Today the Turnbull Government has released Exposure Draft legislation to strengthen Australia’s competition law and improve the long-term welfare of consumers, businesses and the economy.
The draft legislation contains changes to the Competition and Consumer Act 2010 (the Act) as recommended by the Harper Review, and includes a significant reform to the misuse of market power provision (section 46).
The Harper Review found that Australia’s current misuse of market power law is not reliably enforceable and does not effectively target and deter anti competitive conduct. This uncertainty and inefficiency creates a barrier to the entry and expansion of new and innovative firms, delays the development of new technologies in Australia and hinders productivity growth in the long term.
The Government’s decision to adopt the Harper Review recommendation to reframe section 46 means Australia will have a commercially and legally robust law, preventing firms with substantial market power engaging in conduct that harms the competitive process.

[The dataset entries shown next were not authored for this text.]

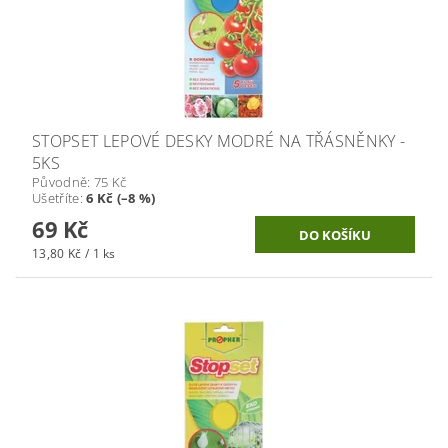
STOPSET LEPOVÉ DESKY MODRÉ NA TŘÁSNĚNKY -
5KS
Původně:
75 Kč
Ušetříte
:
6 Kč (–8 %)
69 Kč
13,80 Kč / 1 ks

This package contains a number of other important changes to the Act, designed to simplify the law and better deal with anti competitive conduct while supporting pro competitive behaviour, including:
- broadening the definition of ‘competition’ to include potential imports of goods and services, to fully reflect the range of competitive pressures facing Australian firms;
- confining the cartel conduct provisions to conduct affecting competition in Australia and broadening the exceptions for joint ventures and vertical trading restrictions to apply to common, pro competitive business arrangements;
- amending the National Access Regime declaration criteria, including to ensure third-party access is only mandated where it is in the public interest;
- consolidating the various authorisation processes into a single, streamlined process; and
- simplifying the Act by repealing separate, specific prohibitions on price signalling and exclusionary provisions, and introducing a prohibition against concerted practices.
The ACCC has released frameworks for guidelines on its proposed approaches to the enforcement of the amended section 46 and in relation to the prohibition against anti competitive concerted practices. The frameworks provide a summary of the proposed content of future guidelines to be released by the ACCC, which will ultimately outline the ACCC’s approach to misuse of market power and concerted practices. The frameworks will help interested parties understand the reforms and provide them with the opportunity to give the ACCC feedback that will inform and improve the guidelines.

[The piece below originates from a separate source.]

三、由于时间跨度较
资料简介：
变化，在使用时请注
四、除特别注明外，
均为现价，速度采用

Concurrently with the release of this exposure draft, the Department of Communications and the Arts has released a discussion paper on the telecommunications specific anti competitive conduct regime in Part XIB of the Act. This allows the ongoing operation of the anti competitive conduct provisions in Part XIB to be assessed in light of the proposed amendments to section 46.

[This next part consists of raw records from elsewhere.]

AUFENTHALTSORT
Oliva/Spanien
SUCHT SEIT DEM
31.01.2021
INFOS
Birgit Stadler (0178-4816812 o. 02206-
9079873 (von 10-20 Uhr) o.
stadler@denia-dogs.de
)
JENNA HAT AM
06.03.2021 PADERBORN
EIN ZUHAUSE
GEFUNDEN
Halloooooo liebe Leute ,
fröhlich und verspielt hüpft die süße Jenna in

The Government is committed to ensuring Australia’s competition law provides the best foundation for an innovative, competitive and agile economy. These amendments will make markets work better for the benefit of all Australians and help to lift our long term productivity growth.
The consultation period on the Exposure Draft will run for four weeks until 30 September, and includes public consultation and consultation with the states and territories.
The Exposure Draft Bill and Explanatory Memorandum will be available on the Treasury website.